#### Records to process
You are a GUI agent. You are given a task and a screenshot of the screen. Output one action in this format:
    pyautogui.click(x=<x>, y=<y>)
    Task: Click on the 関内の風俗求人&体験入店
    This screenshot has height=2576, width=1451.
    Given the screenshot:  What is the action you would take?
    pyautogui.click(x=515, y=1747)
########
#### Records to process
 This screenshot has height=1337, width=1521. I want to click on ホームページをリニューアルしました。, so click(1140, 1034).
########
Task to carry out:
Look above for the line with "You are a GUI"; retype exactly that line, every line after it up to the line with "This screenshot has height=2576, width=1451.", and that line too, nothing else.

Solution:
You are a GUI agent. You are given a task and a screenshot of the screen. Output one action in this format:
    pyautogui.click(x=<x>, y=<y>)
    Task: Click on the 関内の風俗求人&体験入店
    This screenshot has height=2576, width=1451.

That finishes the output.